(Excerpts from a dataset)
# # # # # # #

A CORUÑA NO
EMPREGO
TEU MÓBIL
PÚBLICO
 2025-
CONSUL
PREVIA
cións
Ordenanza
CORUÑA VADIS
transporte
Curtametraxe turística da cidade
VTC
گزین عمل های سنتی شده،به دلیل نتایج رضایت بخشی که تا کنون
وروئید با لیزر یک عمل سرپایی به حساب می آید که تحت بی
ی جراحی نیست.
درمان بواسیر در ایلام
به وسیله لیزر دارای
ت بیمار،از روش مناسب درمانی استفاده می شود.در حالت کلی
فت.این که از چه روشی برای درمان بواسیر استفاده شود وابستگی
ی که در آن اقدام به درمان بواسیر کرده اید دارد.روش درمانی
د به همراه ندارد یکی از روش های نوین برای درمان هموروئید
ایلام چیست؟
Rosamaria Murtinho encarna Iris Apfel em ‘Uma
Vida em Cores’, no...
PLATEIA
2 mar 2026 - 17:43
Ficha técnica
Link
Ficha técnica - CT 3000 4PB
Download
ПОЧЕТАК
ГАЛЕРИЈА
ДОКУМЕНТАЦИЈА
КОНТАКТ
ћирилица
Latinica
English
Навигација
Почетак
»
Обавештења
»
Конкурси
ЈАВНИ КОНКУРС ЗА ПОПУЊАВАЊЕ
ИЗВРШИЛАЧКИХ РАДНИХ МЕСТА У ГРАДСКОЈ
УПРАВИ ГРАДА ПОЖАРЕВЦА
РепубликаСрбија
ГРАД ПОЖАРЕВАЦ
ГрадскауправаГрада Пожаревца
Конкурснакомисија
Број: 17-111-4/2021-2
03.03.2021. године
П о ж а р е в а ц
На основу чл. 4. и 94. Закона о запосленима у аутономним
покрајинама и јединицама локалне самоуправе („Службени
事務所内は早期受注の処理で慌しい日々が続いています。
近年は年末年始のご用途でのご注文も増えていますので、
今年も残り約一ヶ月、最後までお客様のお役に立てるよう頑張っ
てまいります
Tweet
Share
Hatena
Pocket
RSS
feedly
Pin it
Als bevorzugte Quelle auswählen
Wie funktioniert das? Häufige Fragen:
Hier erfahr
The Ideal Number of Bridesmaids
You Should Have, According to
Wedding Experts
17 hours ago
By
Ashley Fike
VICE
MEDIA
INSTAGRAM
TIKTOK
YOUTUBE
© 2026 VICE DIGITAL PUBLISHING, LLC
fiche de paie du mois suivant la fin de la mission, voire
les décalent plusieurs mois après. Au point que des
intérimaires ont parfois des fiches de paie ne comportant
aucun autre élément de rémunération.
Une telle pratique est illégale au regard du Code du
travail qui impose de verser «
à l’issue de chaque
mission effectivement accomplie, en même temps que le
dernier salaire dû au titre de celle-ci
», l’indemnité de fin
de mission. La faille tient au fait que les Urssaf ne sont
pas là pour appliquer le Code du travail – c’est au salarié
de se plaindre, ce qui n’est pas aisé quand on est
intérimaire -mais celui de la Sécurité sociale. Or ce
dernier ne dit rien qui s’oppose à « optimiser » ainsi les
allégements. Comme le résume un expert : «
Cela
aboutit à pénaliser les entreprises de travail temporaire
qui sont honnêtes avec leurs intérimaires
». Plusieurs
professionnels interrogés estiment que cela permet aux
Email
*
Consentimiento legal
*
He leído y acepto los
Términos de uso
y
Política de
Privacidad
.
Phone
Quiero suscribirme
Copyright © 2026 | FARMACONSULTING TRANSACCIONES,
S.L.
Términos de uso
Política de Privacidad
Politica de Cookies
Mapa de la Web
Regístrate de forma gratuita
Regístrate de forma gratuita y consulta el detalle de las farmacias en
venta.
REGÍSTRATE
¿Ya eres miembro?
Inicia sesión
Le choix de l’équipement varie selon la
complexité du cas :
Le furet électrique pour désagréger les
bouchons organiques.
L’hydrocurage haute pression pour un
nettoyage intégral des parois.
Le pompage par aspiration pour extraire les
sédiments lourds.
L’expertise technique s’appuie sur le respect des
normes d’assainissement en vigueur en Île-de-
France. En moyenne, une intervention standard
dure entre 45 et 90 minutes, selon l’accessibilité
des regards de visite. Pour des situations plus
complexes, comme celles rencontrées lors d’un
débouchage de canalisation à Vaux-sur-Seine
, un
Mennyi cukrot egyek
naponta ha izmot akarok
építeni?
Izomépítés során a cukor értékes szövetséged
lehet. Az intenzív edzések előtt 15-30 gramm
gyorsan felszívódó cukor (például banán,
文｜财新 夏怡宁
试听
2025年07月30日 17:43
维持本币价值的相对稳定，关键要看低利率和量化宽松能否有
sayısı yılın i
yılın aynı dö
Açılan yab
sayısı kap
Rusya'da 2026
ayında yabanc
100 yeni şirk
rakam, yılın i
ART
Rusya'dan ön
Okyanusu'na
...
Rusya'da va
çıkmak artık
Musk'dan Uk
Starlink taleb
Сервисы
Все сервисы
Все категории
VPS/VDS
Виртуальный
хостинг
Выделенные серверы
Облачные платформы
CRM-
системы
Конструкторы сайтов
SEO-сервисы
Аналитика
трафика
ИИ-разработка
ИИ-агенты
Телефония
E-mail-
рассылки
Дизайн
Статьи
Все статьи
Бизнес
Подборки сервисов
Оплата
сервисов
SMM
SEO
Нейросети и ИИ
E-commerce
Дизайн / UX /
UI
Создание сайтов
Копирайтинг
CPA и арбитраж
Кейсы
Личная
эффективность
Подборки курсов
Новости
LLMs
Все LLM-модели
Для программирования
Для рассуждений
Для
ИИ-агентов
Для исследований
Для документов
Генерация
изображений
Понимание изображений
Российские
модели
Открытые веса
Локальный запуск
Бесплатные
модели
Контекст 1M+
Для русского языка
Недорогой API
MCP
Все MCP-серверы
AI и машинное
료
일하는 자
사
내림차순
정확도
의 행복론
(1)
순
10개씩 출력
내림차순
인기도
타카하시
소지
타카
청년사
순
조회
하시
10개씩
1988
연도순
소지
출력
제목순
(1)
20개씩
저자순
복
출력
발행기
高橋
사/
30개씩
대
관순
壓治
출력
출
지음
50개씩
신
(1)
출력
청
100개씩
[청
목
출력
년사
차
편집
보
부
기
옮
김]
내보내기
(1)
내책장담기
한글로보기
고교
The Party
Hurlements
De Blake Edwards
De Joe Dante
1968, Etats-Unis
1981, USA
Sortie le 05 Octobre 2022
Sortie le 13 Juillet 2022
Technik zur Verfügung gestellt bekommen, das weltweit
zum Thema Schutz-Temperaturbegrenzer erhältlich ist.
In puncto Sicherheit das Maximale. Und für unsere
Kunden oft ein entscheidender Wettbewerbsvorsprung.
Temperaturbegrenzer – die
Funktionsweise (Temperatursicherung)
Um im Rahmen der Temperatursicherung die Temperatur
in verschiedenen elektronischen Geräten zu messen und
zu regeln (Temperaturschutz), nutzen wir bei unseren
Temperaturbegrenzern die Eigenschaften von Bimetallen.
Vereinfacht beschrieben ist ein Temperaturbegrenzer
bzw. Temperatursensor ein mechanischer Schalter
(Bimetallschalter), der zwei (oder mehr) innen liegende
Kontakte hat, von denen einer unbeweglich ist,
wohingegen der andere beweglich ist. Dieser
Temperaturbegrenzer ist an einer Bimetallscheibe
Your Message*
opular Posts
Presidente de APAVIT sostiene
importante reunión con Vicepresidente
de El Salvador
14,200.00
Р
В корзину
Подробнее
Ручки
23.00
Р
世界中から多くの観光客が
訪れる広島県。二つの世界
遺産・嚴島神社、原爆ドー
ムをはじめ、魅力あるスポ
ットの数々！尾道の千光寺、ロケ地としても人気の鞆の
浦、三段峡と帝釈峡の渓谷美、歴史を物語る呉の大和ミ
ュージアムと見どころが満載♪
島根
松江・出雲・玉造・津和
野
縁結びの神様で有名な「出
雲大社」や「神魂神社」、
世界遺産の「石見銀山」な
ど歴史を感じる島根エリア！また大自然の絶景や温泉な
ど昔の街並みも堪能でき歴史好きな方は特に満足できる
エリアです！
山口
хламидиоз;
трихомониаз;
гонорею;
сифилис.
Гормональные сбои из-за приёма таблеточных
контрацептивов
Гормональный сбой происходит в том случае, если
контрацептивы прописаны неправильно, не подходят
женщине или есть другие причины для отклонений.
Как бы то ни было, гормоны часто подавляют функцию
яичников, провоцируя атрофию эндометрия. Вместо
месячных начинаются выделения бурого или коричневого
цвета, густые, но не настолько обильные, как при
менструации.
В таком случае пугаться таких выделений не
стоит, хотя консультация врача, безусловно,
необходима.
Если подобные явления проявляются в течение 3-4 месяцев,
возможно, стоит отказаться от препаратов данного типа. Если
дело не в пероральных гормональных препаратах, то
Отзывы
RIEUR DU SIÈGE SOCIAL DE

# # # # # # #

(EXERCISE GOAL) Among the lines above, repeat exactly those from the line with "Для русского языка" to the line with "zu regeln (Temperaturschutz), nutzen", counting both ends.

(SOLUTION)
Для русского языка
Недорогой API
MCP
Все MCP-серверы
AI и машинное
료
일하는 자
사
내림차순
정확도
의 행복론
(1)
순
10개씩 출력
내림차순
인기도
타카하시
소지
타카
청년사
순
조회
하시
10개씩
1988
연도순
소지
출력
제목순
(1)
20개씩
저자순
복
출력
발행기
高橋
사/
30개씩
대
관순
壓治
출력
출
지음
50개씩
신
(1)
출력
청
100개씩
[청
목
출력
년사
차
편집
보
부
기
옮
김]
내보내기
(1)
내책장담기
한글로보기
고교
The Party
Hurlements
De Blake Edwards
De Joe Dante
1968, Etats-Unis
1981, USA
Sortie le 05 Octobre 2022
Sortie le 13 Juillet 2022
Technik zur Verfügung gestellt bekommen, das weltweit
zum Thema Schutz-Temperaturbegrenzer erhältlich ist.
In puncto Sicherheit das Maximale. Und für unsere
Kunden oft ein entscheidender Wettbewerbsvorsprung.
Temperaturbegrenzer – die
Funktionsweise (Temperatursicherung)
Um im Rahmen der Temperatursicherung die Temperatur
in verschiedenen elektronischen Geräten zu messen und
zu regeln (Temperaturschutz), nutzen wir bei unseren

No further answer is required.